[Page images and extracted text]
◇ ◇ ◇ ◇
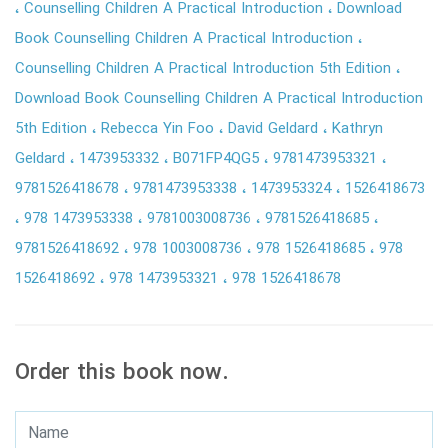
Counselling Children A Practical Introduction
Download
Book Counselling Children A Practical Introduction
Counselling Children A Practical Introduction 5th Edition
Download Book Counselling Children A Practical Introduction
5th Edition
Rebecca Yin Foo
David Geldard
Kathryn
Geldard
1473953332
B071FP4QG5
9781473953321
9781526418678
9781473953338
1473953324
1526418673
978 1473953338
9781003008736
9781526418685
9781526418692
978 1003008736
978 1526418685
978
1526418692
978 1473953321
978 1526418678
Order this book now.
◇ ◇ ◇ ◇
■ **Task to complete**
Print every entry exactly; omit the pictures.

■ **Result**
Counselling Children A Practical Introduction
Download
Book Counselling Children A Practical Introduction
Counselling Children A Practical Introduction 5th Edition
Download Book Counselling Children A Practical Introduction
5th Edition
Rebecca Yin Foo
David Geldard
Kathryn
Geldard
1473953332
B071FP4QG5
9781473953321
9781526418678
9781473953338
1473953324
1526418673
978 1473953338
9781003008736
9781526418685
9781526418692
978 1003008736
978 1526418685
978
1526418692
978 1473953321
978 1526418678
Order this book now.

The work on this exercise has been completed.